I would like to address some of the issues raised in the recent debate over whether data belongs in tables or not. I think Honroy hit the nail on the head when he wrote, "It's important to consider the likelihood of change as well." But the issues are subtle and complex, which is the reason it has taken me a full day to get around to writing this response.
So let me begin with one of Jeff's responses, since he's the one I'm mainly picking on here :-)
there are no problems. That was an example. If you need historical reporting or tracking, you simply model it that way. As the article clearly says.

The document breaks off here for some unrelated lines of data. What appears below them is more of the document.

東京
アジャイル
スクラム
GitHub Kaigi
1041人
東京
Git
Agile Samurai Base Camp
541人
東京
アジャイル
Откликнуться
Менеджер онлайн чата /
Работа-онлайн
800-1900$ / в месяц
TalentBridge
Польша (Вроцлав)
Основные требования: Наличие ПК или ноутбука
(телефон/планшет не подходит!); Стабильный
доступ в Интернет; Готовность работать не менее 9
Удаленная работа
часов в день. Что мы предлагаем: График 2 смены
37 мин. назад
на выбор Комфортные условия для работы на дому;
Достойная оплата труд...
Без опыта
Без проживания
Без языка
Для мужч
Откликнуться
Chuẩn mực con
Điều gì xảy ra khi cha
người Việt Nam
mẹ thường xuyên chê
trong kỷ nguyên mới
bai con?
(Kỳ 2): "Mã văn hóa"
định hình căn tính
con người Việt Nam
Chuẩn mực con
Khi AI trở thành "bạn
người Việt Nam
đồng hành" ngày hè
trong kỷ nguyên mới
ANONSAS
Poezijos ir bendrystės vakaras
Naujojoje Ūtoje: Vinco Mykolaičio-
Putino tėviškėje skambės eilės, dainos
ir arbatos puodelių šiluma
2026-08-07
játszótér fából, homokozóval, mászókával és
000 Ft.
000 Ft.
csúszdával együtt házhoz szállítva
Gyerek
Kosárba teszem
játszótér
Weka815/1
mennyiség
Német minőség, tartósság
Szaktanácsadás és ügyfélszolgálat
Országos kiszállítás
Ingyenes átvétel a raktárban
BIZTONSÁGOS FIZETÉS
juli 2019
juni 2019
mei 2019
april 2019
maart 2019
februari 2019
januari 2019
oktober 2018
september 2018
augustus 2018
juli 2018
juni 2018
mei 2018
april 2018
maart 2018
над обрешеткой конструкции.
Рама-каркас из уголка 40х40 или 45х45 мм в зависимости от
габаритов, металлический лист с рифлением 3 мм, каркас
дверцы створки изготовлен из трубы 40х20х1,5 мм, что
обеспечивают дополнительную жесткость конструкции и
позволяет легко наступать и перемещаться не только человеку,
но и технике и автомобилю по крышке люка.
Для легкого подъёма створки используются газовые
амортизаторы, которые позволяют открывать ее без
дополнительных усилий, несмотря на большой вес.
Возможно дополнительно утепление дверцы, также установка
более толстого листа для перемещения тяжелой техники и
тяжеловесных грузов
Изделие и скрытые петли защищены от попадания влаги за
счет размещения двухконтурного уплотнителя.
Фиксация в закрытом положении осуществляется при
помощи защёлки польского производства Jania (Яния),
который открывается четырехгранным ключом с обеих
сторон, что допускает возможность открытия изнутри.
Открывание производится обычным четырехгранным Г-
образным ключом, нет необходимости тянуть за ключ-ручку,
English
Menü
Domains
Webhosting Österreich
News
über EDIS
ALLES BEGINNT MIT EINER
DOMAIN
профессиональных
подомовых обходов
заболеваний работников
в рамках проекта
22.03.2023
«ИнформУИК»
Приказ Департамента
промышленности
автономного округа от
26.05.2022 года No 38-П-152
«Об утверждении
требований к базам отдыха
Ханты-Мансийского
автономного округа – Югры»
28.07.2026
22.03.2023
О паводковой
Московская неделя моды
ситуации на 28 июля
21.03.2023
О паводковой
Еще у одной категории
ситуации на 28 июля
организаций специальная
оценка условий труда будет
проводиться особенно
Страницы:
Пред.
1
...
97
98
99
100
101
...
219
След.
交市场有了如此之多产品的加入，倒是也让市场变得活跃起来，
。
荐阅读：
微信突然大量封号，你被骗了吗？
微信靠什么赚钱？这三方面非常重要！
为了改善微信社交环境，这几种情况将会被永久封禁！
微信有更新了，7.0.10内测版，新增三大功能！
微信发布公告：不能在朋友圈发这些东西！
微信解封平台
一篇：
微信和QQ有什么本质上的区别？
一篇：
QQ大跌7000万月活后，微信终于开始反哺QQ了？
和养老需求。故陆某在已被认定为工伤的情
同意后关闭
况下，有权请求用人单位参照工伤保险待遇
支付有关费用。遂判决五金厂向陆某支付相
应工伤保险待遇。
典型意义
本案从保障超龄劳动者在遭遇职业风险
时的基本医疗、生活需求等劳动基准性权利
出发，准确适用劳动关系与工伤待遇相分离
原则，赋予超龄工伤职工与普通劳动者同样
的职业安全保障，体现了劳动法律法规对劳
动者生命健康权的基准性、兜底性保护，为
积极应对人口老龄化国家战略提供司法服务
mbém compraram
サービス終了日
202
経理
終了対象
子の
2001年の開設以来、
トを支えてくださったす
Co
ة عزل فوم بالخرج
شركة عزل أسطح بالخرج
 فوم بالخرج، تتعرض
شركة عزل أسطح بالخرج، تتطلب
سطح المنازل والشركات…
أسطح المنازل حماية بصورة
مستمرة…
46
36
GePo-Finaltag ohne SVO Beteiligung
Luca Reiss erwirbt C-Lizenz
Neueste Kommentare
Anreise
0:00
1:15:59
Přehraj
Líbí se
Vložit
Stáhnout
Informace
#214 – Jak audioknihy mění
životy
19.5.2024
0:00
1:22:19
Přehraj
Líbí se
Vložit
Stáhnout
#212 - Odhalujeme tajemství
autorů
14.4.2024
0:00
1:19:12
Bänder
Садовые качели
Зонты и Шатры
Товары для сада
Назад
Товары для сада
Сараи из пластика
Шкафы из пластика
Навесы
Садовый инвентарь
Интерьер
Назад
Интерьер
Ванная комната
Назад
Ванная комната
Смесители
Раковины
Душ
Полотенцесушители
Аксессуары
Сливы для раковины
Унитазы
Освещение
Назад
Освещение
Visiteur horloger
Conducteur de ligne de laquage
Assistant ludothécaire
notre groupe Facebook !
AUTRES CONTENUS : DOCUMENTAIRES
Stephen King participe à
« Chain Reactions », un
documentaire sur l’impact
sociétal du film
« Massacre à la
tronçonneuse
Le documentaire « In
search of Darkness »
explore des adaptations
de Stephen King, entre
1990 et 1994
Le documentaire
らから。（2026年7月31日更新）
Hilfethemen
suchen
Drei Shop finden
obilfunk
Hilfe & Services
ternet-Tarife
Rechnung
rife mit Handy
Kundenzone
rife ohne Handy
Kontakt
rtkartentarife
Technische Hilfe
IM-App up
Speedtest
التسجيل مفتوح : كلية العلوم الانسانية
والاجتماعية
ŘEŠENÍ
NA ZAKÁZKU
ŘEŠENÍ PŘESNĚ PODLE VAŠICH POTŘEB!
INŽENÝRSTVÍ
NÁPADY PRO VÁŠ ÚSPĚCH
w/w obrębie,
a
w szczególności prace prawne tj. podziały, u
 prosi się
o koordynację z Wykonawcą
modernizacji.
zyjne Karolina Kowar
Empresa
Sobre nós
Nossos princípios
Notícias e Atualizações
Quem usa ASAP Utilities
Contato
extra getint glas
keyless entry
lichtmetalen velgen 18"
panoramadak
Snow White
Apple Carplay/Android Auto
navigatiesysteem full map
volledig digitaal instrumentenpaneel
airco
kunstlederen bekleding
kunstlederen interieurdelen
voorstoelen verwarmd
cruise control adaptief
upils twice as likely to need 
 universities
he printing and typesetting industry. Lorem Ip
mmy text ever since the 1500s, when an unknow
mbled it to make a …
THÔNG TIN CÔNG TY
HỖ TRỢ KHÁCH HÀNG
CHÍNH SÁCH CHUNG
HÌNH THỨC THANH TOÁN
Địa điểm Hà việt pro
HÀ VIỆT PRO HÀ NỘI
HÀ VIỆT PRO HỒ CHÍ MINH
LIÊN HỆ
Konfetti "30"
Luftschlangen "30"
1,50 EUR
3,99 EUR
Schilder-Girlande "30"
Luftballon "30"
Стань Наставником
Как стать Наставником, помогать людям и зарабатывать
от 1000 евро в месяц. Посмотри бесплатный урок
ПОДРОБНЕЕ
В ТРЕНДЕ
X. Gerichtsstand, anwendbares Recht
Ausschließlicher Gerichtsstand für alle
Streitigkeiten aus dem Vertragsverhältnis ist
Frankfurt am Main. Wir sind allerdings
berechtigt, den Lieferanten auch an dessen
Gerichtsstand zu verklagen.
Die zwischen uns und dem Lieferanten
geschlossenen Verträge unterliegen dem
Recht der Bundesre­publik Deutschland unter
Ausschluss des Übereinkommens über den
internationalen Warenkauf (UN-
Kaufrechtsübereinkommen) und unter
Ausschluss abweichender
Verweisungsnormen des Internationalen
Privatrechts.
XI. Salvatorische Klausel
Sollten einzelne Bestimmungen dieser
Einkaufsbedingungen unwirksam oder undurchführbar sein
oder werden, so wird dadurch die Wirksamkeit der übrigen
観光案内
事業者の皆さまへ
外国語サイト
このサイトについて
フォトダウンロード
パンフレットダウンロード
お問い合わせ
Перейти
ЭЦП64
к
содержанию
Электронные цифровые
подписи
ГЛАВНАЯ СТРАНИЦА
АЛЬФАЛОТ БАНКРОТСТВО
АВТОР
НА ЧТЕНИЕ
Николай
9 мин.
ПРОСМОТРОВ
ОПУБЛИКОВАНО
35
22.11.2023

Ah, but the devil is in the details. How exactly are you going to model it? If you actually sit down to work it out you will find that the complications mount very quickly. For example, one way to model historical changes is to add effective-start-date and effective-end-date columns. But now you have to deal with the possibility that the time periods could overlap, or that there could be gaps between the periods. (Actually, you already have a similar problem even in the original simple example because there is nothing to prevent shifts from overlapping or having gaps, but that's another can of worms.) If you have an effective-end-date, how do you model the currently effective shift schedule? Do the current shifts have NULL end dates, or end dates far into the future (creating a Y2K-like problem)? What do you do if, due to an operational error, some incorrect data finds its way into the shifts table? What if that incorrect data was used in subsequent dependent calculations? Do you log all your database updates so that you can tell which calculations used the wrong data? Or do you have to go back and recompute everything from scratch?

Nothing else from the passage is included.